Friday, July 30, 2010

What they are not mentioning about immigration.


If you are under the impression that lowering skilled immigration to around 180,000 per year will result in our population being less than 36 million in 2050 you're wrong. The numbers both parties are using come from the Intergenerational Report 2010 (IGR). That report says that if we increase skilled immigration to 180,000 per annum we should reach 36 million by 2050. Opposition Immigration spokesman Scott Morrison actually acknowledged this in the initial immigration debate on the ABC. But somehow, in the general spin of an election campaign the message of the IGR got twisted into almost its exact opposite.

The IGR is also quite clear in showing that if its predictions are right, even this level of immigration will not necessarily ameliorate the effects of the problem the IGR was set up to look at in the first case. That is, the problem of Australia's ageing population.

Using migration and total population estimates from the IGR while failing to realise the framework problems the IGR is actually reporting on gives the electorate only half the story. The small half of the story.

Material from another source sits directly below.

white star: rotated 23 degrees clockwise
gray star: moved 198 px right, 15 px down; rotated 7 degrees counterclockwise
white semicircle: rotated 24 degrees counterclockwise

The big part of the story is that even if we keep up that level of skilled migration, by 2050 there will be only 2.7 working aged people to every person aged over 65. Today there are 5 working aged people per aged person. And in 1970 there were 7.5 working aged people per aged person.

This is the reality that underpins our population problems. We need more people in order to support our ageing population, yet we are unwilling to accept more people if that means more congestion and further harm to our natural environment.

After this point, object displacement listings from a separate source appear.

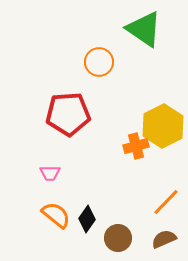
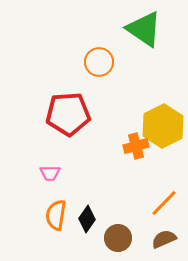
orange line: moved 2 px left, 1 px down
orange semicircle: rotated 120 degrees counterclockwise
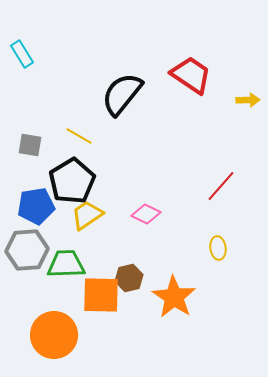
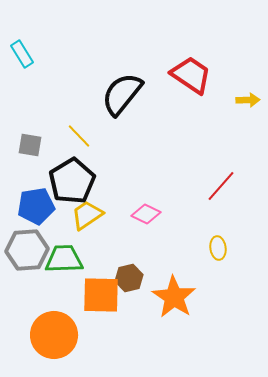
yellow line: rotated 16 degrees clockwise
green trapezoid: moved 2 px left, 5 px up
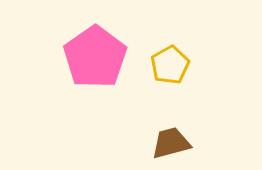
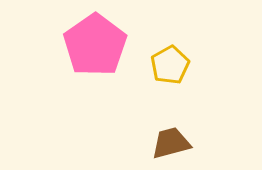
pink pentagon: moved 12 px up
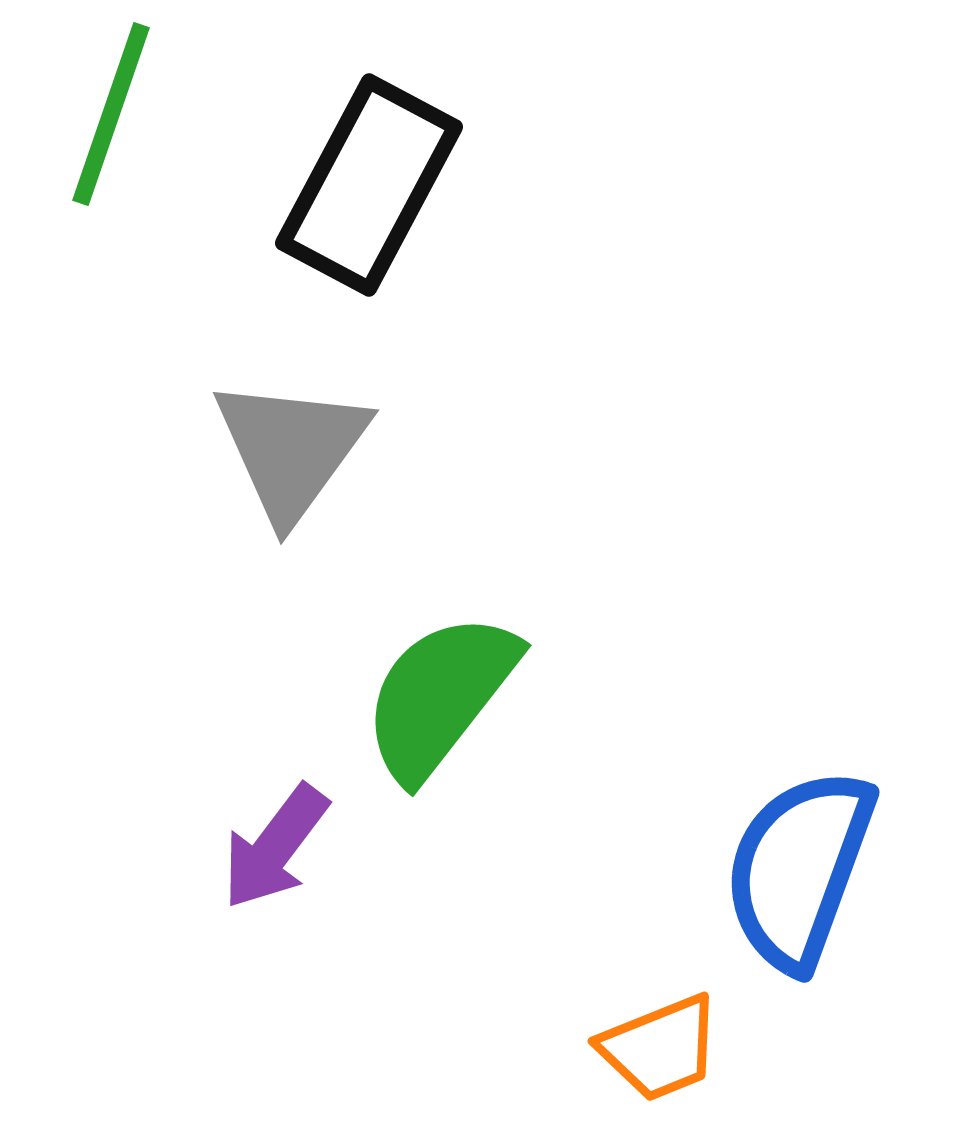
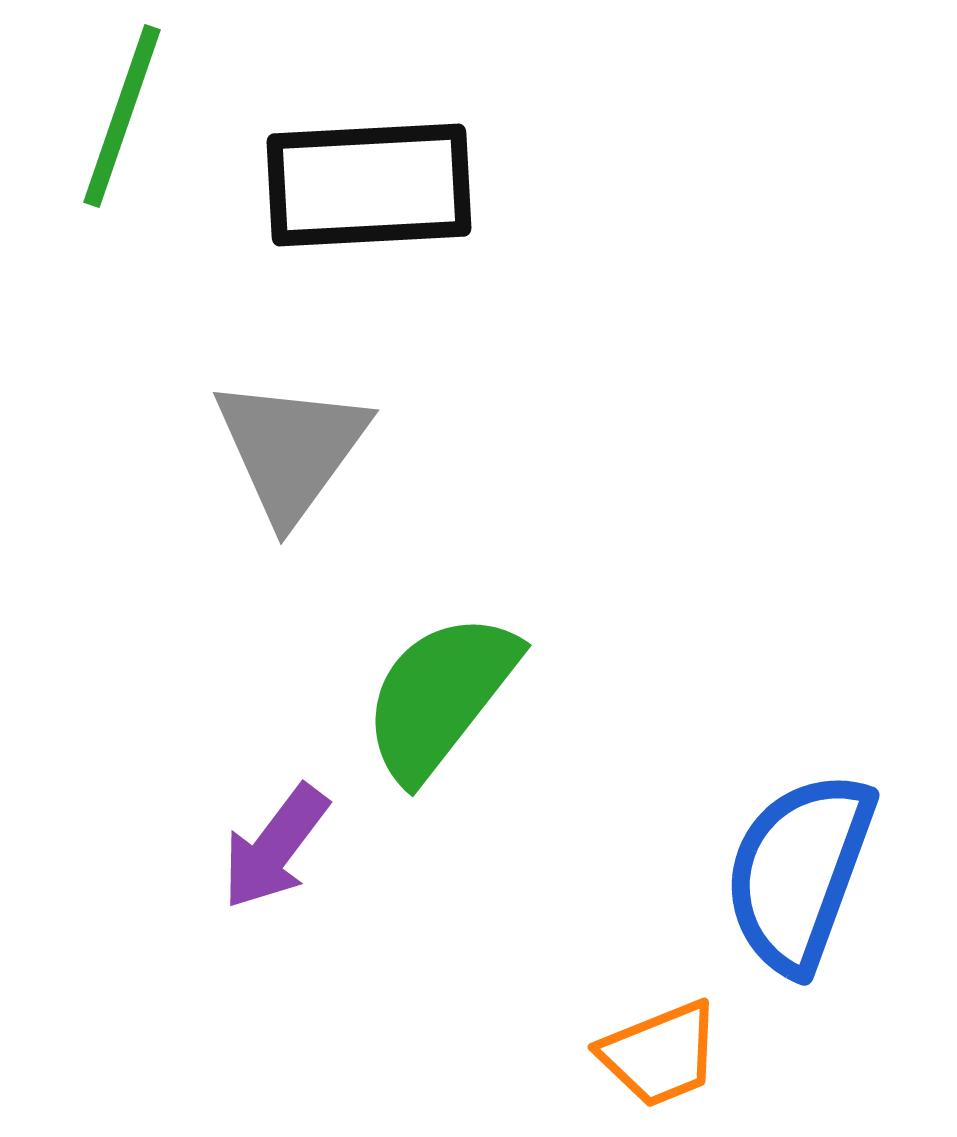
green line: moved 11 px right, 2 px down
black rectangle: rotated 59 degrees clockwise
blue semicircle: moved 3 px down
orange trapezoid: moved 6 px down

But unless we can more than double the productivity of every working aged person by 2050 we really have no choice other than to grow the population.

Of course, we could figure out some way of removing more old people. Labor have gone somewhat down this path by simply raising the retirement age for anyone who is currently under 52. But even this measure, implemented between 2017 and 2023, will not give us anything like the space we need to solve the problem.

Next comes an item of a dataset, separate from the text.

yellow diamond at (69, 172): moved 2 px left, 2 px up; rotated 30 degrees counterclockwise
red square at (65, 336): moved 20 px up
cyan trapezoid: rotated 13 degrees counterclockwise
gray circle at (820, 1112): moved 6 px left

It is also worth noting that we are not alone in this. Most of the Western World faces similar problems with an ageing population. This means the people we bring into the country to fill the gap will almost certainly come from China, India and South East Asia. Recent changes to migration rules are not doing anything toward making us a more attractive, or even viable, destination for people from these regions.

But in the medium term we must engage with these people. It is also in our long-term interest to design and implement a steady and predictable migration program, not one that changes with the short term election cycles as its primary motivation. The sooner we start bringing these people in, the longer their communities will have to assimilate and settle into the broader Australian community.

We also need the time to build infrastructure, and avoid the environmental impacts of having more people here.

The problem then is not about if we want to have a population of 36 million in 2050, but how we can reach that number while preserving our natural environment, providing adequate infrastructure and, while we're at it, doubling the productivity of the people. That is a challenge. Pretending to simplify this problem to mere number trading and racial dog-whistling does the electorate no service.